In the moment of the departure of the post it occurs to me that you can, by the return of it, note to me the amount of Mazzei’s claim against Dohrman, for the information of the Van Staphorsts. I will put off my answer to them for that purpose.—The day you left me I had a violent attack of the Rheumatism which has confined me ever since. Within these few days I have crept out a little on horseback, but am yet far from being well, or likely to be so soon. I wish much to see the speech, and to know how such an armament against people at their ploughs, will be represented, and an appeal to arms justified before that to the law had been tried and proved ineffectual, by the fact, not by the certified opinion of a magistrate paving the way to an embassy. Adieu. A thousand respects to Mrs. Madison and joys perpetual to both.
RC (DLC: Madison Papers).
Day you left me: Madison visited Monticello ca. 20–25 Aug. 1794 (Madison, Papers description begins William T. Hutchinson, Robert A. Rutland, J. C. A. Stagg, and others, eds., The Papers of James Madison, Chicago and Charlottesville, 1962–, 24 vols. description ends , xv, xxix).

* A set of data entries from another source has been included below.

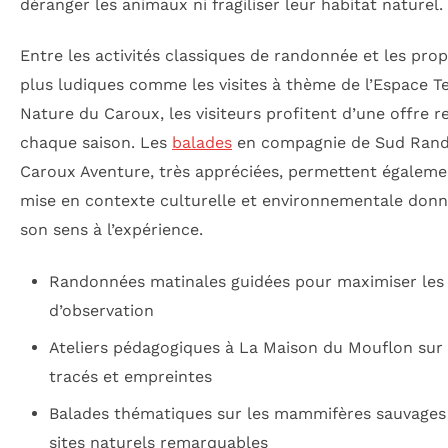
déranger les animaux ni fragiliser leur habitat naturel.
Entre les activités classiques de randonnée et les prop
plus ludiques comme les visites à thème de l’Espace Te
Nature du Caroux, les visiteurs profitent d’une offre 
chaque saison. Les
balades
en compagnie de Sud Rand
Caroux Aventure, très appréciées, permettent égalem
mise en contexte culturelle et environnementale donn
son sens à l’expérience.
Randonnées matinales guidées pour maximiser les
d’observation
Ateliers pédagogiques à La Maison du Mouflon sur 
tracés et empreintes
Balades thématiques sur les mammifères sauvages 
sites naturels remarquables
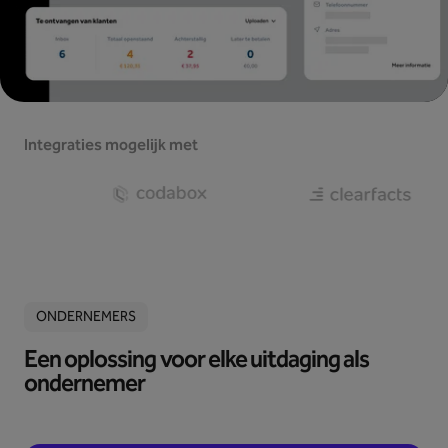
Integraties mogelijk met
ONDERNEMERS
Een oplossing voor elke uitdaging als
ondernemer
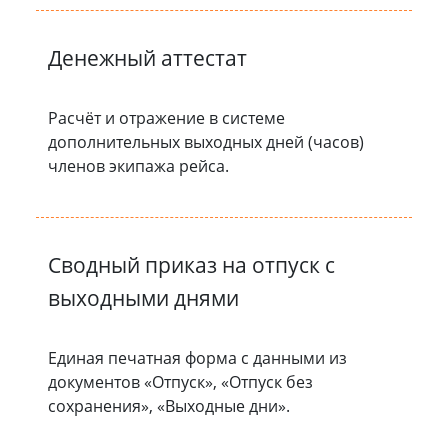
Денежный аттестат
Расчёт и отражение в системе
дополнительных выходных дней (часов)
членов экипажа рейса.
Сводный приказ на отпуск с
выходными днями
Единая печатная форма с данными из
документов «Отпуск», «Отпуск без
сохранения», «Выходные дни».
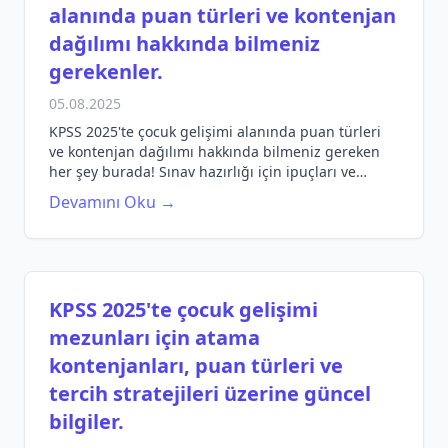
alanında puan türleri ve kontenjan
dağılımı hakkında bilmeniz
gerekenler.
05.08.2025
KPSS 2025'te çocuk gelişimi alanında puan türleri
ve kontenjan dağılımı hakkında bilmeniz gereken
her şey burada! Sınav hazırlığı için ipuçları ve
detaylar.
Devamını Oku →
KPSS 2025'te çocuk gelişimi
mezunları için atama
kontenjanları, puan türleri ve
tercih stratejileri üzerine güncel
bilgiler.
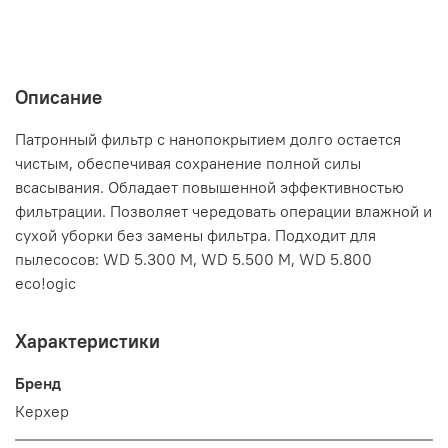
Описание
Патронный фильтр с нанопокрытием долго остается
чистым, обеспечивая сохранение полной силы
всасывания. Обладает повышенной эффективностью
фильтрации. Позволяет чередовать операции влажной и
сухой уборки без замены фильтра. Подходит для
пылесосов: WD 5.300 M, WD 5.500 M, WD 5.800
eco!ogic
Характеристики
Бренд
Керхер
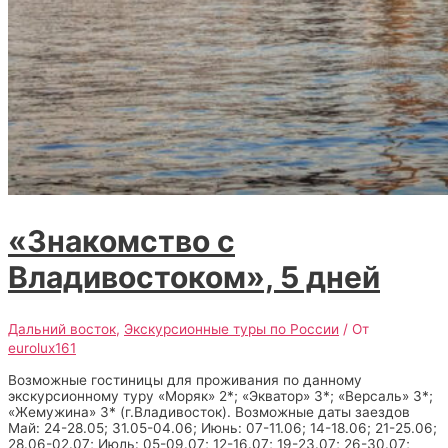
«Знакомство с
Владивостоком», 5 дней
Дальний восток
,
Экскурсионные туры по России
/ От
eurolux161
Возможные гостиницы для проживания по данному
экскурсионному туру «Моряк» 2*; «Экватор» 3*; «Версаль» 3*;
«Жемужина» 3* (г.Владивосток). Возможные даты заездов
Май: 24-28.05; 31.05-04.06; Июнь: 07-11.06; 14-18.06; 21-25.06;
28.06-02.07; Июль: 05-09.07; 12-16.07; 19-23.07; 26-30.07;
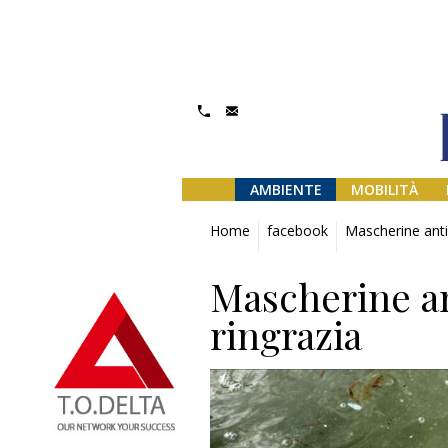
AMBIENTE
MOBILITÀ
Home
facebook
Mascherine anti
Mascherine an
ringrazia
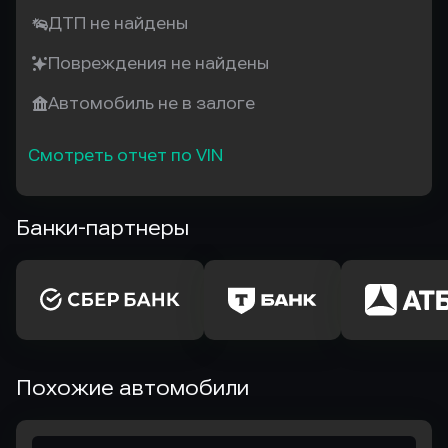
ДТП не найдены
Повреждения не найдены
Автомобиль не в залоге
Смотреть отчет по VIN
Банки-партнеры
Похожие автомобили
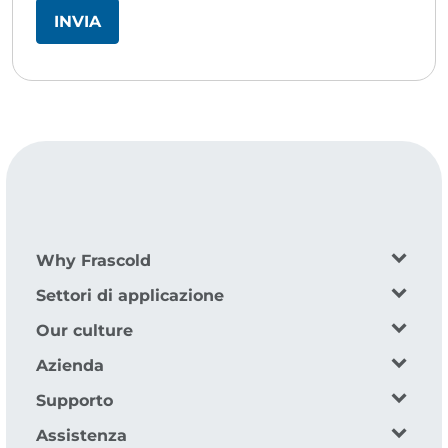
Why Frascold
Settori di applicazione
Our culture
Azienda
Supporto
Assistenza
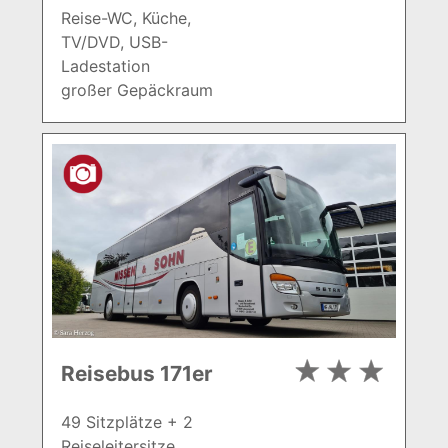
Reise-WC, Küche,
TV/DVD, USB-
Ladestation
großer Gepäckraum
Reisebus 171er
49 Sitzplätze + 2
Reiseleitersitze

In his annual speech to Congress on 19 Nov. 1794, George Washington justified dispatching an army of federal militia to quell the Whiskey Insurrection with, in part, the 4 Aug. 1794 certified opinion of Supreme Court Justice James Wilson, already publicized in a presidential proclamation on 7 Aug. 1794, that in Pennsylvania’s Washington and Allegheny counties those obstructing the execution of the federal excise laws had formed “combinations too powerful to be suppressed by the ordinary course of judicial proceedings, or by the powers vested in the marshal of the district” (Fitzpatrick, Writings description begins John C. Fitzpatrick, ed., The Writings of George Washington, Washington, D.C., 1931–44, 39 vols. description ends , xxxiii, 460, xxxiv, 30).